-------- INPUT RECORDS
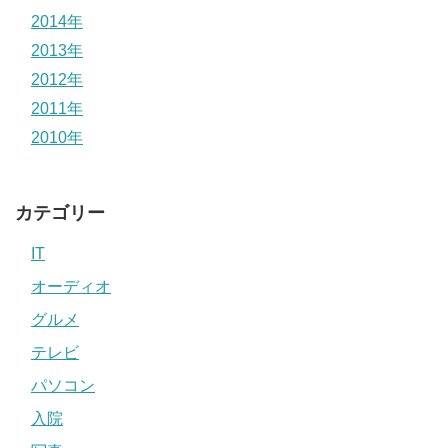
2014年
2013年
2012年
2011年
2010年
カテゴリー
IT
オーディオ
グルメ
テレビ
パソコン
入院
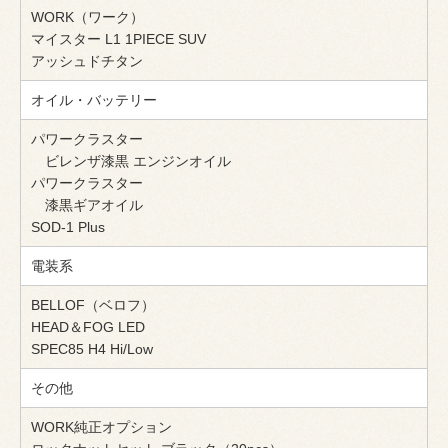
WORK（ワーク）
マイスター L1 1PIECE SUV
アッシュドチタン
オイル・バッテリー
パワークラスター
ビレンザ漆黒 エンジンオイル
パワークラスター
漆黒ギアオイル
SOD-1 Plus
電装系
BELLOF（ベロフ）
HEAD＆FOG LED
SPEC85 H4 Hi/Low
その他
WORK純正オプション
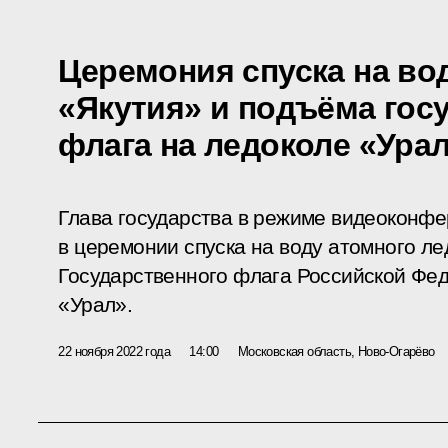
Церемония спуска на во
«Якутия» и подъёма гос
флага на ледоколе «Ура
Глава государства в режиме видеоконфе
в церемонии спуска на воду атомного л
Государственного флага Российской Фе
«Урал».
22 ноября 2022 года
14:00
Московская область, Ново-Огарёво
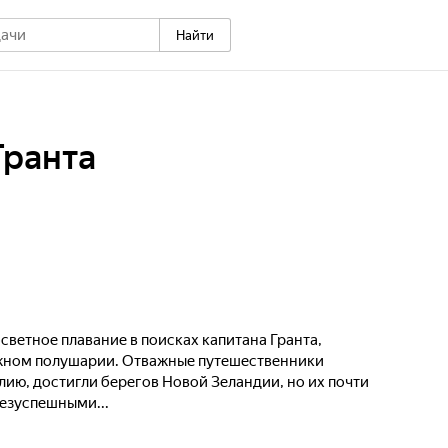
Найти
Гранта
ветное плавание в поисках капитана Гранта,
южном полушарии. Отважные путешественники
ию, достигли берегов Новой Зеландии, но их почти
езуспешными...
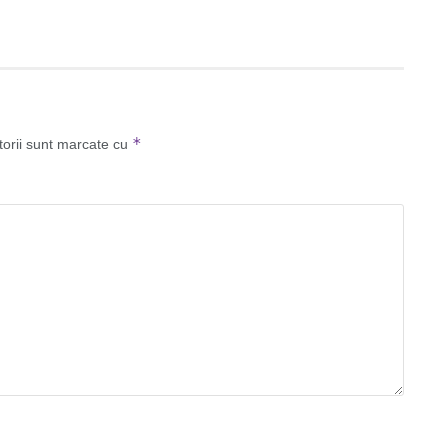
*
torii sunt marcate cu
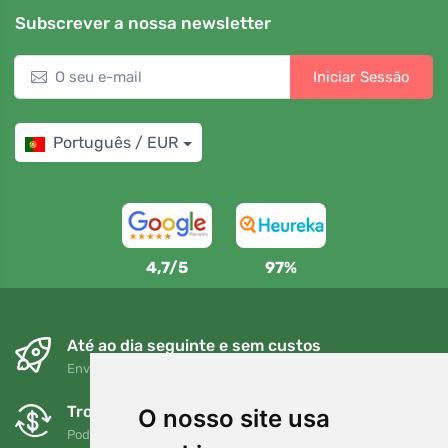
Subscrever a nossa newsletter
Iniciar Sessão
Português / EUR
4,7/5
97%
Até ao dia seguinte e sem custos
Envio gratuito para encomendas superiores a 80 EUR
Trocas e devoluções gratuitas
O nosso site usa
Pode devolver ou trocar a sua encomenda em qualquer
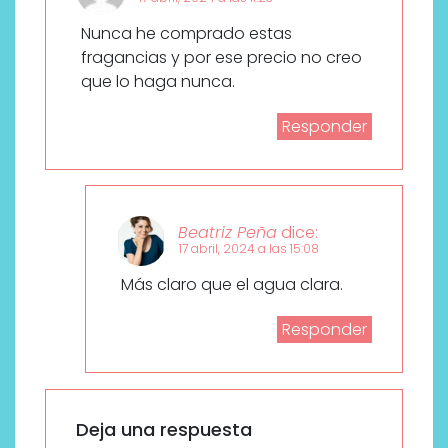
Nunca he comprado estas
fragancias y por ese precio no creo
que lo haga nunca.
Responder
Beatriz Peña
dice:
17 abril, 2024 a las 15:08
Más claro que el agua clara.
Responder
Deja una respuesta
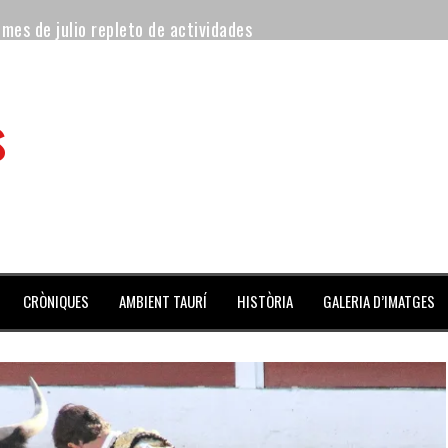
 mes de julio repleto de actividades
ilero de la Monumental de Barcelona y padre de los toreros Enr
s
avegante», premiado como el novillo más bravo en San Adrián
al Coliseo Balear
aena de la noche y Ventura pone el Coliseo Balear en pie
ta del jueves
CRÒNIQUES
AMBIENT TAURÍ
HISTÒRIA
GALERIA D’IMATGES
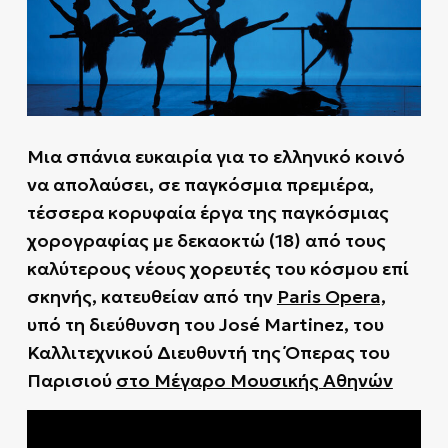
Μια σπάνια ευκαιρία για το ελληνικό κοινό
να απολαύσει, σε παγκόσμια πρεμιέρα,
τέσσερα κορυφαία έργα της παγκόσμιας
χορογραφίας με δεκαοκτώ (18) από τους
καλύτερους νέους χορευτές του κόσμου επί
σκηνής, κατευθείαν από την
Paris Opera,
υπό τη διεύθυνση του José Martinez, του
Καλλιτεχνικού Διευθυντή της Όπερας του
Παρισιού
στο Μέγαρο Μουσικής Αθηνών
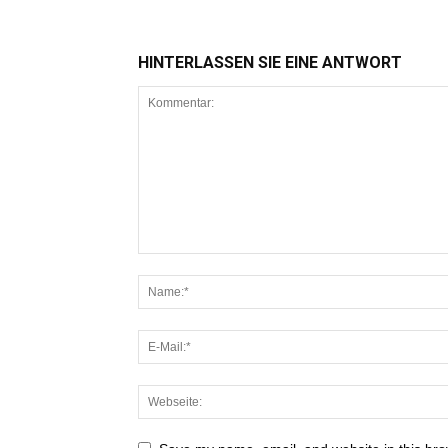
HINTERLASSEN SIE EINE ANTWORT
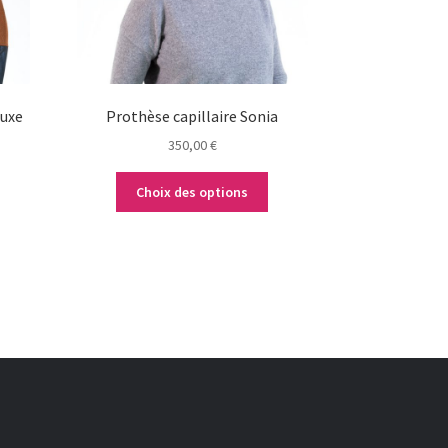
peuvent
être
choisies
sur
la
Luxe
Prothèse capillaire Sonia
page
350,00
€
du
produit
Choix des options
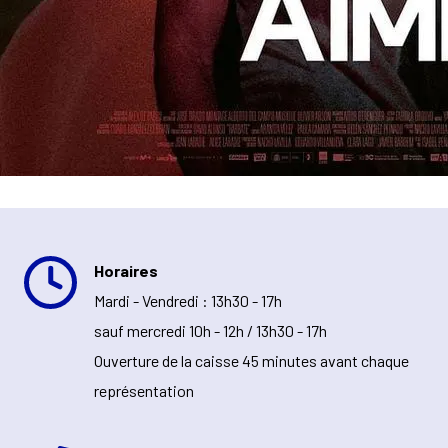
Horaires
Mardi - Vendredi : 13h30 - 17h
sauf mercredi 10h - 12h / 13h30 - 17h
Ouverture de la caisse 45 minutes avant chaque
représentation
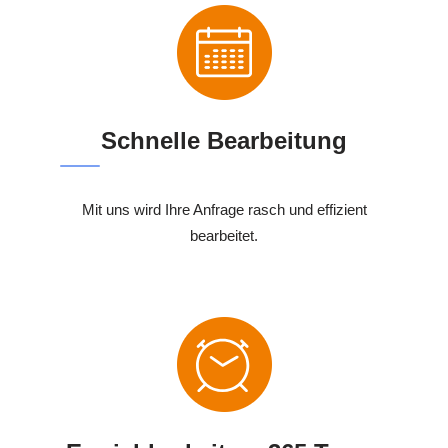
Schnelle Bearbeitung
Mit uns wird Ihre Anfrage rasch und effizient
bearbeitet.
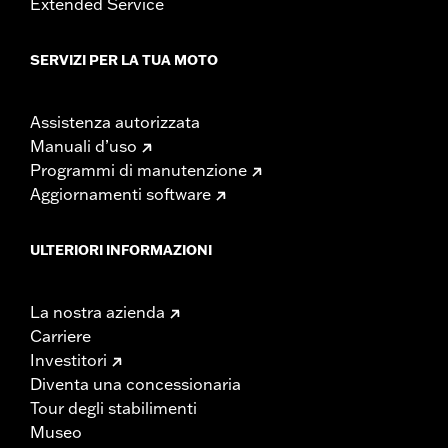
Extended Service
SERVIZI PER LA TUA MOTO
Assistenza autorizzata
Manuali d’uso
Programmi di manutenzione
Aggiornamenti software
ULTERIORI INFORMAZIONI
La nostra azienda
Carriere
Investitori
Diventa una concessionaria
Tour degli stabilimenti
Museo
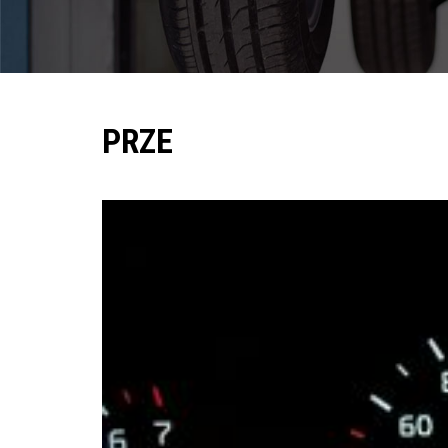
Pomoc w znalezieniu auta w Polsce
Wyszukiwanie samochodu w ogłoszeniach
Kim jesteśmy
PRZE
Referencje
Blog
Cennik
Kontakt
Zamów inspekcję
505
483
969
kontakt@auto-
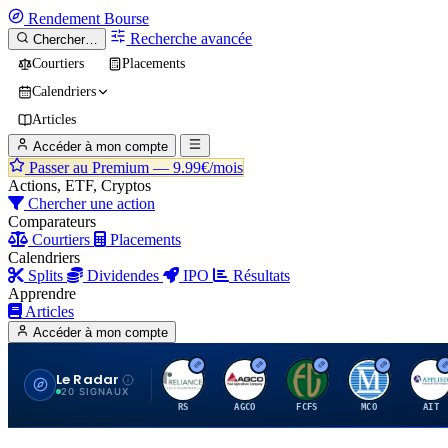
Rendement
Bourse
Recherche avancée
Chercher…
Courtiers
Placements
Calendriers
Articles
Accéder à mon compte
Passer au Premium —
9.99€/mois
Actions, ETF, Cryptos
Chercher une action
Comparateurs
Courtiers
Placements
Calendriers
Splits
Dividendes
IPO
Résultats
Apprendre
Articles
Accéder à mon compte
Le Radar
R
A
F
M
A
20 SIGNAUX
RS
AGCO
FCFS
MCO
AIT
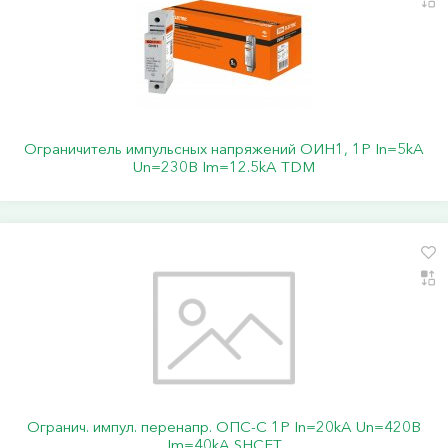
Ограничитель импульсных напряжений ОИН1, 1Р In=5kA
Un=230B Im=12.5kA TDM
Огранич. импул. перенапр. ОПС-C 1Р In=20kA Un=420B
Im=40kA SHCET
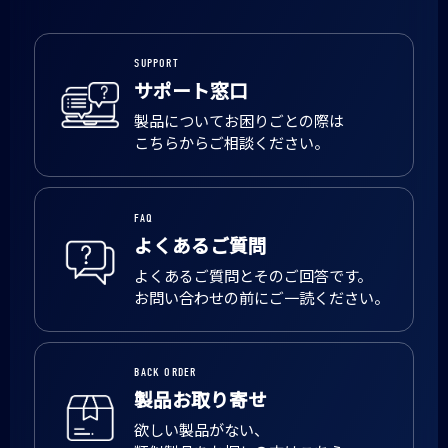
SUPPORT
サポート窓口
製品についてお困りごとの際は
こちらからご相談ください。
FAQ
よくあるご質問
よくあるご質問とそのご回答です。
お問い合わせの前にご一読ください。
BACK ORDER
製品お取り寄せ
欲しい製品がない、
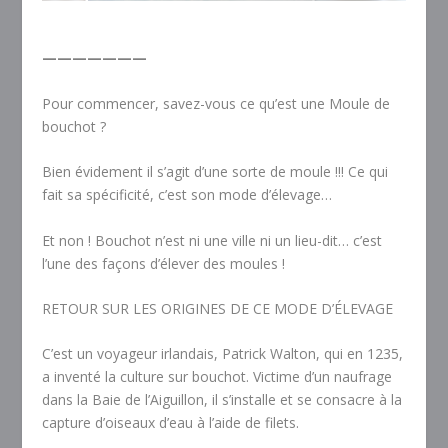
———————
Pour commencer, savez-vous ce qu’est une Moule de
bouchot ?
Bien évidement il s’agit d’une sorte de moule !!! Ce qui
fait sa spécificité, c’est son mode d’élevage…
Et non ! Bouchot n’est ni une ville ni un lieu-dit… c’est
l’une des façons d’élever des moules !
RETOUR SUR LES ORIGINES DE CE MODE D’ÉLEVAGE
C’est un voyageur irlandais, Patrick Walton, qui en 1235,
a inventé la culture sur bouchot. Victime d’un naufrage
dans la Baie de l’Aiguillon, il s’installe et se consacre à la
capture d’oiseaux d’eau à l’aide de filets.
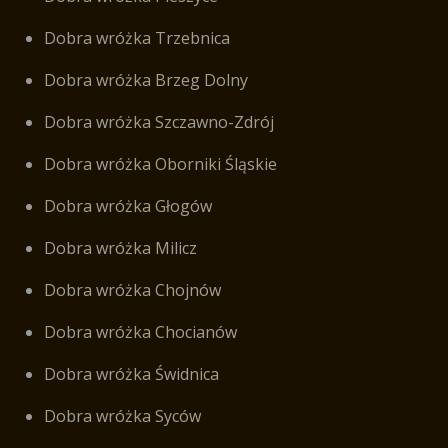
Dobra wróżka Trzebnica
Dobra wróżka Brzeg Dolny
Dobra wróżka Szczawno-Zdrój
Dobra wróżka Oborniki Śląskie
Dobra wróżka Głogów
Dobra wróżka Milicz
Dobra wróżka Chojnów
Dobra wróżka Chocianów
Dobra wróżka Świdnica
Dobra wróżka Syców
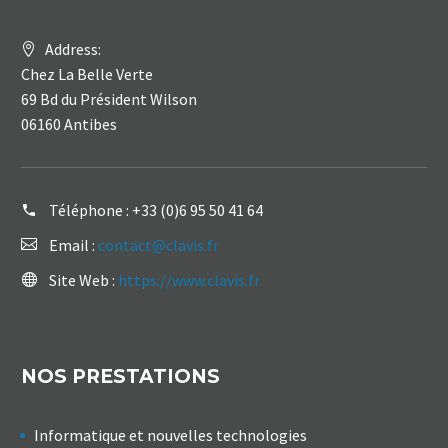
Address:
Chez La Belle Verte
69 Bd du Président Wilson
06160 Antibes
Téléphone :
+33 (0)6 95 50 41 64
Email :
contact@clavis.fr
Site Web :
https://www.clavis.fr
NOS PRESTATIONS
Informatique et nouvelles technologies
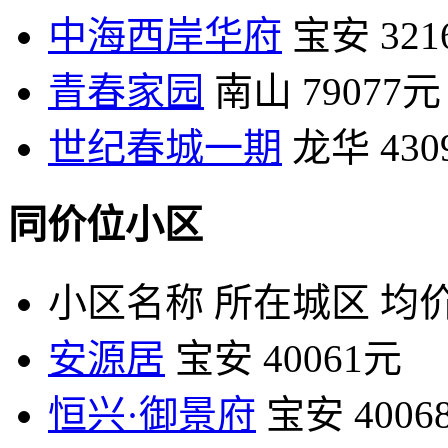
中海西岸华府
宝安
32
青春家园
南山
79077元
世纪春城一期
龙华
43
同价位小区
小区名称
所在城区
均价
安源居
宝安
40061元
恒兴·御景府
宝安
4006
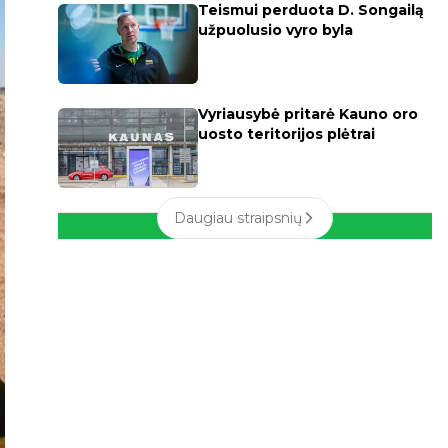
Teismui perduota D. Songailą
užpuolusio vyro byla
Vyriausybė pritarė Kauno oro
uosto teritorijos plėtrai
Daugiau straipsnių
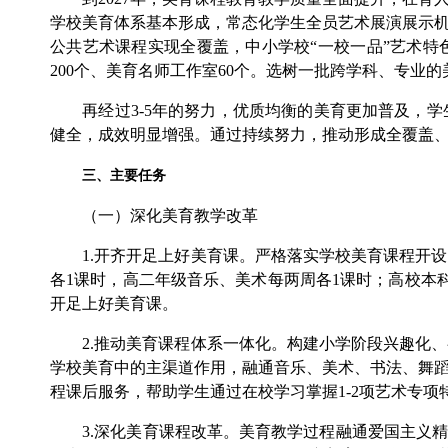
学校美育体系基本形成，常态化学生全员艺术展演展示
公共艺术课程实现全覆盖，中小学校“一校一品”艺术特
200个、美育名师工作室60个。选树一批跨学科、专业
再经过3-5年的努力，优质均衡的美育更加普及，学
健全，成效明显增强。通过持续努力，推动形成全覆盖
三、主要任务
（一）深化美育教学改革
1.开齐开足上好美育课。严格落实学校美育课程开设
各1课时，高二年级音乐、美术每两周各1课时；高校本
开足上好美育课。
2.推动美育课程体系一体化。构建小学阶段兴趣化、
学校美育中的主渠道作用，融通音乐、美术、书法、舞
程课后服务，帮助学生通过在校学习掌握1-2项艺术专项
3.深化美育课程改革。美育教学过程融通爱国主义精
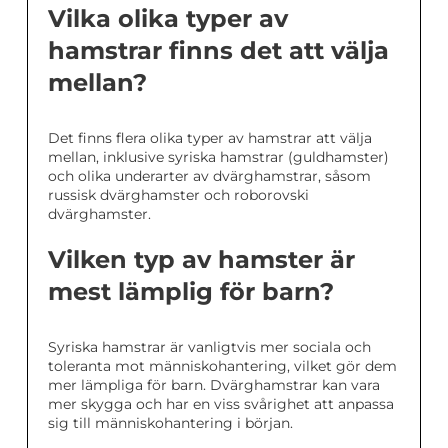
Vilka olika typer av
hamstrar finns det att välja
mellan?
Det finns flera olika typer av hamstrar att välja
mellan, inklusive syriska hamstrar (guldhamster)
och olika underarter av dvärghamstrar, såsom
russisk dvärghamster och roborovski
dvärghamster.
Vilken typ av hamster är
mest lämplig för barn?
Syriska hamstrar är vanligtvis mer sociala och
toleranta mot människohantering, vilket gör dem
mer lämpliga för barn. Dvärghamstrar kan vara
mer skygga och har en viss svårighet att anpassa
sig till människohantering i början.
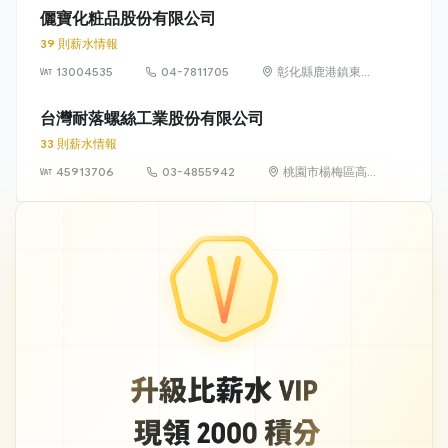
樓
儷寶化粧品股份有限公司
39 則薪水情報
13004535
04-7811705
彰化縣鹿港鎮東石
里鹿工南六路9號
台灣耐落螺絲工業股份有限公司
33 則薪水情報
45913706
03-4855942
桃園市楊梅區高
山里高獅路305
號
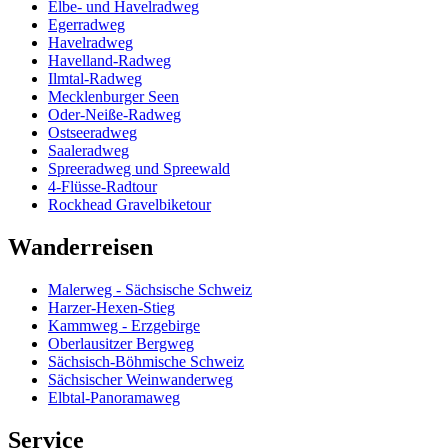
Elbe- und Havelradweg
Egerradweg
Havelradweg
Havelland-Radweg
Ilmtal-Radweg
Mecklenburger Seen
Oder-Neiße-Radweg
Ostseeradweg
Saaleradweg
Spreeradweg und Spreewald
4-Flüsse-Radtour
Rockhead Gravelbiketour
Wanderreisen
Malerweg - Sächsische Schweiz
Harzer-Hexen-Stieg
Kammweg - Erzgebirge
Oberlausitzer Bergweg
Sächsisch-Böhmische Schweiz
Sächsischer Weinwanderweg
Elbtal-Panoramaweg
Service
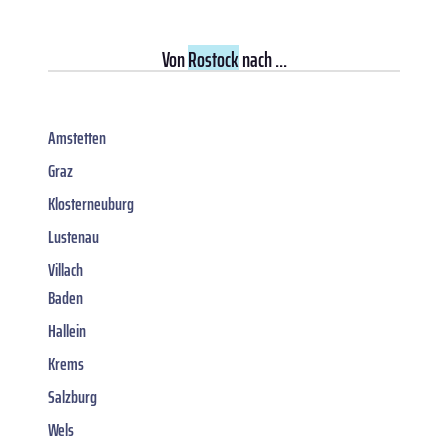
Von
Rostock
nach ...
Amstetten
Graz
Klosterneuburg
Lustenau
Villach
Baden
Hallein
Krems
Salzburg
Wels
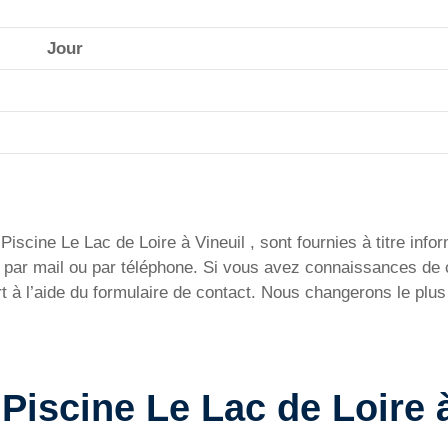
Jour
iscine Le Lac de Loire à Vineuil , sont fournies à titre infor
ent par mail ou par téléphone. Si vous avez connaissances d
t à l’aide du formulaire de contact. Nous changerons le plus
a Piscine Le Lac de Loire 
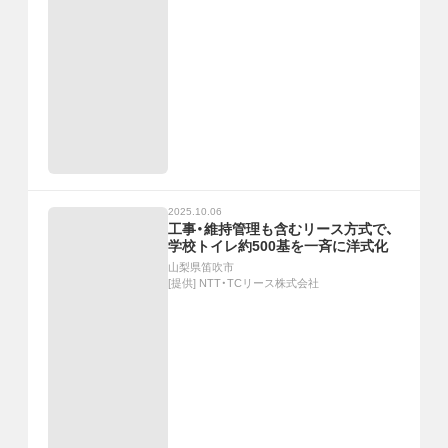
2025.10.06
工事・維持管理も含むリース方式で、
学校トイレ約500基を一斉に洋式化
山梨県笛吹市
[提供]
NTT・TCリース株式会社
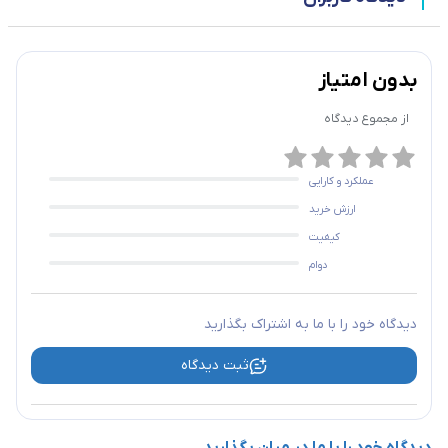
بدون امتیاز
از مجموع
دیدگاه
عملکرد و کارایی
ارزش خرید
کیفیت
دوام
دیدگاه خود را با ما به اشتراک بگذارید
ثبت دیدگاه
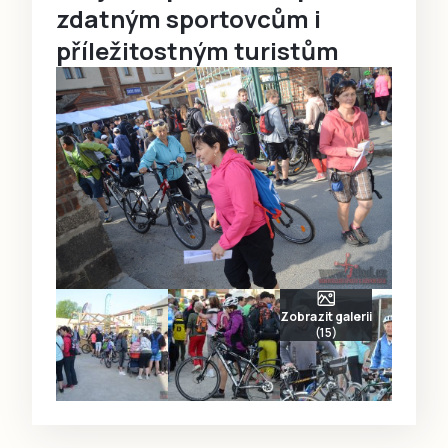
zdatným sportovcům i
příležitostným turistům
Zobrazit galerii
(15)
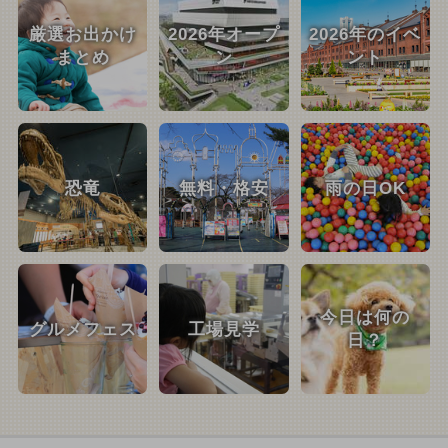
厳選お出かけ
2026年オープ
2026年のイベ
まとめ
ン
ント
恐竜
無料・格安
雨の日OK
今日は何の
グルメフェス
工場見学
日？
----------------
#### WORK REQUEST
From the first line of the entries above down to the line holding "Envio gratuito para", quote each line exactly and nothing else, skipping pictures.

#### OUTPUT FOR THIS EXERCISE
2014年
2013年
2012年
2011年
2010年
カテゴリー
IT
オーディオ
グルメ
テレビ
パソコン
入院
WORK（ワーク）
マイスター L1 1PIECE SUV
アッシュドチタン
オイル・バッテリー
パワークラスター
ビレンザ漆黒 エンジンオイル
パワークラスター
漆黒ギアオイル
SOD-1 Plus
電装系
BELLOF（ベロフ）
HEAD＆FOG LED
SPEC85 H4 Hi/Low
その他
WORK純正オプション
Церемония спуска на во
«Якутия» и подъёма гос
флага на ледоколе «Ура
Глава государства в режиме видеоконфе
в церемонии спуска на воду атомного л
Государственного флага Российской Фе
«Урал».
22 ноября 2022 года
14:00
Московская область, Ново-Огарёво
Найти
Гранта
ветное плавание в поисках капитана Гранта,
южном полушарии. Отважные путешественники
ию, достигли берегов Новой Зеландии, но их почти
езуспешными...
*
torii sunt marcate cu
Subscrever a nossa newsletter
Iniciar Sessão
Português / EUR
4,7/5
97%
Até ao dia seguinte e sem custos
Envio gratuito para encomendas superiores a 80 EUR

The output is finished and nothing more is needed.